Finance Minister Yanis Varoufakis said he’s not interested in persuading Greece’s official creditors to release the final 7 billion euros ($8 billion) of bailout funds as Eurogroup Chief Jeroen Dijsselbloem headed to Athens for talks on Friday.
Greece wants to agree a new plan shifting from spending cuts to combating corruption and boosting public investment. The proposal hinges on the euro area and the European Central Bank agreeing to write down Greece’s public debt, a suggestion that has been met with skepticism by officials across the rest of Europe.
“We don’t want the 7 billion euros,” Varoufakis said in an interview with the New York Times published late on Thursday. “We want to sit down and rethink the whole program.”
By turning away from the bailout deal, Prime Minister Alexis Tsipras risks leaving the country’s banking system exposed as depositors withdraw their cash. The ECB only accepts junk-rated Greek assets in its financing operations because the government has submitted to a rescue program.
“In all honesty, if you sum up all their promises then the Greek budget will very quickly be out of balance and then further debt relief won’t help anyway,” Dijsselbloem said in Amsterdam on the eve of his trip. “We want to keep Greece in the euro zone, in the European Union, but that also requires the Greeks to meet their commitments.”
Greek stocks and bonds have stabilized after Tsipras’s January 25 election victory triggered a three-day rout that wiped as much as $11 billion from banking stocks. The benchmark Athens Stock Exchange rose 1 percent at 1:09 p.m. local, while yields on 10-year Greek bonds fell 21 basis points to 9.96 percent.
“When stories come out like this they are frequently exaggerated and the price gets beaten down,” Nobel Laureate and Yale University economics professor Robert Shiller, told Bloomberg TV. “Greece won’t exit” the euro area, Shiller said, “and they may even get a restructuring.”

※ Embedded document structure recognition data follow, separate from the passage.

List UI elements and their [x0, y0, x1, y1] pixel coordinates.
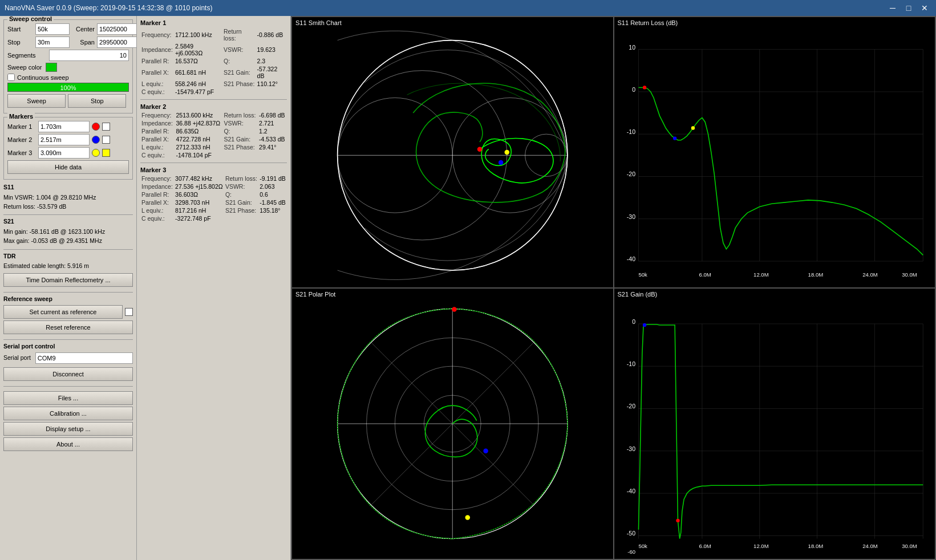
m2-l-equiv: 2712.333 nH [175, 143, 223, 151]
svg-point-38 [691, 126, 694, 129]
svg-text:18.0M: 18.0M [808, 271, 823, 278]
set-reference-button[interactable]: Set current as reference [3, 305, 123, 319]
m3-q: 0.6 [258, 190, 287, 198]
marker1-input[interactable] [38, 121, 90, 132]
smith-chart-panel: S11 Smith Chart [292, 17, 613, 287]
s21-section: S21 Min gain: -58.161 dB @ 1623.100 kHz … [3, 217, 133, 245]
stop-input[interactable] [35, 36, 70, 48]
marker2-input[interactable] [38, 134, 90, 145]
svg-text:12.0M: 12.0M [753, 543, 769, 549]
m3-s21-phase: 135.18° [258, 206, 287, 214]
svg-point-36 [642, 86, 646, 89]
serial-port-input[interactable] [35, 352, 133, 364]
marker1-color-dot [92, 123, 100, 131]
tdr-cable-length: Estimated cable length: 5.916 m [3, 262, 133, 271]
calibration-button[interactable]: Calibration ... [3, 407, 133, 420]
window-controls: ─ □ ✕ [886, 1, 931, 15]
continuous-sweep-checkbox[interactable] [7, 74, 15, 81]
marker1-data-title: Marker 1 [140, 19, 287, 26]
marker3-square [102, 149, 110, 157]
m2-q: 1.2 [258, 127, 287, 135]
svg-point-37 [672, 136, 676, 140]
s21-title: S21 [3, 217, 133, 226]
m2-frequency: 2513.600 kHz [175, 111, 223, 119]
m1-parallel-r: 16.537Ω [174, 57, 222, 65]
svg-point-49 [483, 449, 488, 453]
marker3-input[interactable] [38, 147, 90, 159]
start-label: Start [7, 26, 33, 33]
marker2-data-title: Marker 2 [140, 103, 287, 110]
m3-s21-gain: -1.845 dB [258, 198, 287, 206]
svg-text:-10: -10 [626, 360, 635, 367]
polar-svg [292, 289, 613, 559]
marker1-data-box: Marker 1 Frequency: 1712.100 kHz Return … [140, 19, 287, 96]
svg-text:-60: -60 [627, 549, 635, 555]
m2-impedance: 36.88 +j42.837Ω [175, 119, 223, 127]
sweep-color-label: Sweep color [7, 64, 42, 71]
span-input[interactable] [97, 36, 137, 48]
s11-min-vswr: Min VSWR: 1.004 @ 29.8210 MHz [3, 193, 133, 202]
svg-text:-10: -10 [626, 128, 635, 135]
center-input[interactable] [97, 23, 137, 35]
tdr-section: TDR Estimated cable length: 5.916 m Time… [3, 252, 133, 289]
marker3-data-box: Marker 3 Frequency: 3077.482 kHz Return … [140, 167, 287, 222]
s11-title: S11 [3, 183, 133, 192]
svg-text:18.0M: 18.0M [808, 543, 823, 549]
svg-point-10 [505, 150, 509, 155]
display-setup-button[interactable]: Display setup ... [3, 422, 133, 436]
svg-text:-20: -20 [626, 403, 635, 409]
m3-parallel-x: 3298.703 nH [174, 198, 224, 206]
disconnect-button[interactable]: Disconnect [3, 367, 133, 381]
svg-text:50k: 50k [638, 271, 647, 278]
m2-c-equiv: -1478.104 pF [175, 151, 287, 159]
reference-sweep-section: Reference sweep Set current as reference… [3, 295, 133, 336]
svg-text:50k: 50k [638, 543, 647, 549]
span-label: Span [72, 39, 95, 46]
files-button[interactable]: Files ... [3, 391, 133, 405]
start-input[interactable] [35, 23, 70, 35]
about-button[interactable]: About ... [3, 437, 133, 451]
title-bar: NanoVNA Saver 0.0.9 (Sweep: 2019-09-15 1… [0, 0, 936, 16]
reset-reference-button[interactable]: Reset reference [3, 320, 133, 334]
svg-point-48 [452, 307, 456, 311]
svg-text:6.0M: 6.0M [699, 543, 711, 549]
tdr-title: TDR [3, 252, 133, 261]
markers-title: Markers [7, 113, 35, 120]
marker3-data-title: Marker 3 [140, 167, 287, 173]
polar-chart-panel: S21 Polar Plot [292, 289, 613, 559]
marker3-color-dot [92, 149, 100, 157]
progress-label: 100% [8, 83, 128, 92]
smith-chart-label: S11 Smith Chart [295, 19, 342, 26]
m1-s21-gain: -57.322 dB [256, 65, 287, 80]
svg-text:24.0M: 24.0M [862, 543, 878, 549]
tdr-button[interactable]: Time Domain Reflectometry ... [3, 273, 133, 287]
hide-data-button[interactable]: Hide data [7, 160, 129, 174]
gain-svg: 0 -10 -20 -30 -40 -50 -60 50k 6.0M 12.0M… [614, 289, 935, 559]
svg-text:-40: -40 [626, 255, 635, 262]
sweep-color-swatch[interactable] [46, 63, 57, 72]
m2-parallel-r: 86.635Ω [175, 127, 223, 135]
svg-text:0: 0 [632, 318, 635, 325]
svg-text:-30: -30 [626, 213, 635, 220]
marker2-color-dot [92, 136, 100, 144]
m1-return-loss: -0.886 dB [256, 27, 287, 42]
svg-point-78 [676, 519, 679, 522]
m3-frequency: 3077.482 kHz [174, 175, 224, 182]
m2-vswr: 2.721 [258, 119, 287, 127]
polar-chart-label: S21 Polar Plot [295, 291, 335, 298]
stop-label: Stop [7, 39, 33, 46]
s21-min-gain: Min gain: -58.161 dB @ 1623.100 kHz [3, 228, 133, 237]
stop-button[interactable]: Stop [68, 94, 126, 108]
m3-return-loss: -9.191 dB [258, 175, 287, 182]
m1-q: 2.3 [256, 57, 287, 65]
m2-return-loss: -6.698 dB [258, 111, 287, 119]
segments-input[interactable] [49, 50, 129, 61]
continuous-sweep-label: Continuous sweep [17, 74, 69, 81]
return-loss-svg: 10 0 -10 -20 -30 -40 50k 6.0M 12.0M 18.0… [614, 17, 935, 287]
maximize-button[interactable]: □ [902, 1, 915, 15]
minimize-button[interactable]: ─ [886, 1, 899, 15]
svg-text:-20: -20 [626, 171, 635, 177]
sweep-button[interactable]: Sweep [7, 94, 66, 108]
svg-point-50 [465, 515, 470, 520]
close-button[interactable]: ✕ [918, 1, 931, 15]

European Parliament Martin Schulz confirmed the divide between Tsipras and the rest of Europe after two hours of talks with the Greek leader in Athens on Thursday.
“In diplomatic parlance, they say that talks were constructive and honest when they have ended in disagreement,” Schulz said. “Well, I will say that talks were honest and constructive.”
Even so, Schulz did win reassurances from Tsipras that he won’t take any “unilateral actions” without talking them through first with European officials
The so-called troika of the International Monetary Fund, the ECB and the euro area have committed about 240 billion euros in emergency loans to Greece, in return for spending cuts and overhauls in the country’s labor and products markets. The measures exacerbated the steepest recession in living memory and catapulted anti-bailout Syriza party into
government, this week.
Syriza, an acronym for Coalition of the Radical Left, formed an alliance with right wing Independent Greeks party, whose leader, Panos Kammenos has said that euro area is being governed by German Neo-Nazis.
The new government doesn’t recognize troika bureaucrats as legitimate interlocutors, and wants a political agreement with euro area governments, which will include a “moratorium” on debt repayments, financing for the restructuring of the Greek economy, and the exclusion of public investment from deficit limit calculations.
Uncertainty over the country’s financing prospects under a Syriza-led government was already rattling depositors in the run-up to Sunday’s election. Deposit outflows accelerated to a euro-era record last week with 11 billion euros, about 7 percent of total deposits, leaving the system in January, according to a person familiar with the matter.
“Will Greece antagonize the European union? If they don’t there won’t be any problems,” Alvaro Nadal, chief economic adviser to the Spanish prime minister, said in a radio interview in Madrid on Friday. “If they do, there will be, on all fronts.”